Today I woke up early and I went to get breakfast with all of the women on my floor. I met two girls by the names of Vivian and Faith. Faith who happens to be a fellow a Christian invited me to go to church with her and shares the same values as me. We want to reshape the stereotypes on what Christians are like. Christians are described as bible toting judgmental people who don’t let others have their own opinions or beliefs and are very harsh as well as abrasive. Faith and I both people in gay marriage and never judge people who have different opinions from that of our own. In that sense it helps us both comprehend the concepts that we learn in class each class. I was actually shocked that I was able to go back to the dining hall after what transpired with the staff member. I faced one of my challenges head on and I couldn’t be prouder of myself.
After breakfast I went to class, but todays' class was held in a different building, the Edward W. Kassar house building.
I actually received enough sleep, so that I could be alert, energetic
and engaged in all of the discussions that happened today.

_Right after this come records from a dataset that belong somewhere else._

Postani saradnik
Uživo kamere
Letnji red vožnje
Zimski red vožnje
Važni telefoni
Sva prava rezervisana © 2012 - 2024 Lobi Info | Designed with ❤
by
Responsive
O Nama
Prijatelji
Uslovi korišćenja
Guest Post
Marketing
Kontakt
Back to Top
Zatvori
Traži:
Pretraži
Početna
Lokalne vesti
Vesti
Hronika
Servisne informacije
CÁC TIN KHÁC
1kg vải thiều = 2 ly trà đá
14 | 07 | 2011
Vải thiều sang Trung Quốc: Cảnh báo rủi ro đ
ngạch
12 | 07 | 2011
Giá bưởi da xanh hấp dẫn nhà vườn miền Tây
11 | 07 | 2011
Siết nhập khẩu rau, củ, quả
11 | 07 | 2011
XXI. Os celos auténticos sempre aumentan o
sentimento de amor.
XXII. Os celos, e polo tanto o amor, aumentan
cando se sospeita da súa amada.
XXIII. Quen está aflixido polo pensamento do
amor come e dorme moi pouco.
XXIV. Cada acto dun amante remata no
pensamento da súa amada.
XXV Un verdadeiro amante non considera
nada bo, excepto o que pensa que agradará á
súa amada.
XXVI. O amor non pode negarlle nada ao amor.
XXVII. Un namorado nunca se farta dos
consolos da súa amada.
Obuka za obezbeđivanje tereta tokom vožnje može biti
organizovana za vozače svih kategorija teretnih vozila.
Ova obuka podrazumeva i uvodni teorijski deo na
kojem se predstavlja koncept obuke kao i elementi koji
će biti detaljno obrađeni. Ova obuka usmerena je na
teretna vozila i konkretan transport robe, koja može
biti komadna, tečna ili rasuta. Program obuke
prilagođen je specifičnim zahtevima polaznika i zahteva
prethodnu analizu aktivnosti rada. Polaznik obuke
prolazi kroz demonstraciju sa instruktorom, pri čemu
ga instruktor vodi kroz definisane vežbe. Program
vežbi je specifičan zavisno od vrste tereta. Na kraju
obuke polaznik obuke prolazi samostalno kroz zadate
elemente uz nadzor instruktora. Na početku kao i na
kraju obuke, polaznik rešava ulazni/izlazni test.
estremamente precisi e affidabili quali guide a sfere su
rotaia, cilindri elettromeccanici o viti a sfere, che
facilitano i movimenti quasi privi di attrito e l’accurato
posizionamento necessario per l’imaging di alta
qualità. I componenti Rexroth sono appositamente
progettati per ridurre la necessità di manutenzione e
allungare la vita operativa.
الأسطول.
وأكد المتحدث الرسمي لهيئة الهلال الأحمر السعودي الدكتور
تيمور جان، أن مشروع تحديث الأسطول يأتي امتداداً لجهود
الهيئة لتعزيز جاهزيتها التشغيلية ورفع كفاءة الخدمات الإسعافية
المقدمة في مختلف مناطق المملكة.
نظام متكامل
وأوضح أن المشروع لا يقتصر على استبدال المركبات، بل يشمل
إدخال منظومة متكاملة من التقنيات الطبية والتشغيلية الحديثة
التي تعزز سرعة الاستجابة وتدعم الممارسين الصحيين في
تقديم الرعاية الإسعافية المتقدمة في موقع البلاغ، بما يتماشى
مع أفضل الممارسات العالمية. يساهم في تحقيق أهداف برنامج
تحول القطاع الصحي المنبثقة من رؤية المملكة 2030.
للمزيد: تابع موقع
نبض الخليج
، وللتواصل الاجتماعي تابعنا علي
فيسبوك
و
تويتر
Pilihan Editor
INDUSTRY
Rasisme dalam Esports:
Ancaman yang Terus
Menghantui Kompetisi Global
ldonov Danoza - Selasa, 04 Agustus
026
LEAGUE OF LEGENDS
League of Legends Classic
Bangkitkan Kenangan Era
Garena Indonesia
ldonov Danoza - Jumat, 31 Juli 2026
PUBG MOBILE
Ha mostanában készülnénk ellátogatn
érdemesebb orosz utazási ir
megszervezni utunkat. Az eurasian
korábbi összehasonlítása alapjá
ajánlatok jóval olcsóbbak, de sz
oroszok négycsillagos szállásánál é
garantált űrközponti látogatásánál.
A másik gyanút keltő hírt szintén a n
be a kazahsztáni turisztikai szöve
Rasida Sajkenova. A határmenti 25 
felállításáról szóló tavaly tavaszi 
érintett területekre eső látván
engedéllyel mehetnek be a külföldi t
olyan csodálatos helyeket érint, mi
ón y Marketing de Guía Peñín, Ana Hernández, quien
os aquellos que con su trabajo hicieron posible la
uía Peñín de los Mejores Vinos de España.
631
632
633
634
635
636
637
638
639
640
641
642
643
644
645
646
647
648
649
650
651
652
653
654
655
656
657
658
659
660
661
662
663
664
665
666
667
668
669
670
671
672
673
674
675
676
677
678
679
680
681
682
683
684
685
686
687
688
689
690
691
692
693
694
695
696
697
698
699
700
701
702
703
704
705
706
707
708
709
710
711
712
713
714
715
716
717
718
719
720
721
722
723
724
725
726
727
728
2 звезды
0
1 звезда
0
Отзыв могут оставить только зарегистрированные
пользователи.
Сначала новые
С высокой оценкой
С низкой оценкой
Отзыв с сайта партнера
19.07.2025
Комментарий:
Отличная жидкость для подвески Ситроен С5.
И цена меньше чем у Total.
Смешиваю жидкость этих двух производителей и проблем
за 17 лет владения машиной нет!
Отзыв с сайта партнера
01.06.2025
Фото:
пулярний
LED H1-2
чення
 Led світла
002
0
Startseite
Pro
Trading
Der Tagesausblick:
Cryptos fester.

My professor, Dean
Mary Grace Almandrez, brought up the topic of skin color again. I was slightly
offended the other day by some of the comments that were said like, “People
don’t want to be dark they want to be sun-kissed.” It also seemed like some of
the other African Americans in the class started to believe the lies that
society perpetuates to us ever day via social media or just media in
general—TV. One of the comments I heard was, “ I am not usually this dark I
actually got a tan this summer from being in the sun I’m actually like one
shade darker than Spencer—the lightest African- American female in the room.” I
felt like she was ashamed to be black, because of the stigmas, negative
connotations, and stereotypes that she had heard in the past. I learned that
after hearing a certain message over and over again throughout your entire mind
you unconsciously start to believe the “norms” that society has
constructed. I decided to speak up and vocalize my opinions on the matter and
stated, “People view tanned as a perfect in between median, because you are not
too dark or too pale. There is a scale in society that measures your amount of
beauty based on the skin tone that you have and
equates that with your self-worth or intelligence which is entirely untrue.” After discussing skin tones
we talked about how some minorities view on women’s’ rights movements is that they are partially
effective based on how our existing society is constructed. Minorities argue that the only women who will
see change are women of European descent which excludes any women of color or women who fit into the “negatives” in the categories of “otherness”.
|Edward W. Kassar House|
|Walking into class|
|An average setting in the Women and Leadership Class|
After a short discussion session Dean Almandrez introduced a guest speaker who I had already met at the student orientation. Our guest speaker was Dean Robin Rose. During her lecture she opened my mind to so many things that I had never thought before. Before her lecture I thought that older people were unwillling to comply to changing and were not willing to accept feedback, because their beliefs are set in stone. I felt like I couldn’t express myself to people without them immediately getting defense however, I realized that my approach was wrong. If I were to use the concept of I feel… when you… I want/need then people would see that I’m coming from a understanding place and trying to get them to take my feelings into consideration. I feel like Dean Robin Rose fed my soul, heart, and mind. She stimulated my thought process like no other teacher has or ever will. I wanted to go up to her after class and give her a warm hug, because she treated the class like we were adults and actually believed in our capabilities. I will remember this statement forever, “I don’t like the phrase 'Children are the future.' It makes it seem like you are all incapable of achieving your goals now, I want you to change the world for the better now and I can’t wait until your 30.” I had never heard someone say that which made me think about how I can prove all of the stereotypes associated with teenagers wrong right now and not later, because in the words of Dean Robin Rose we are all capable of achieving our goals now.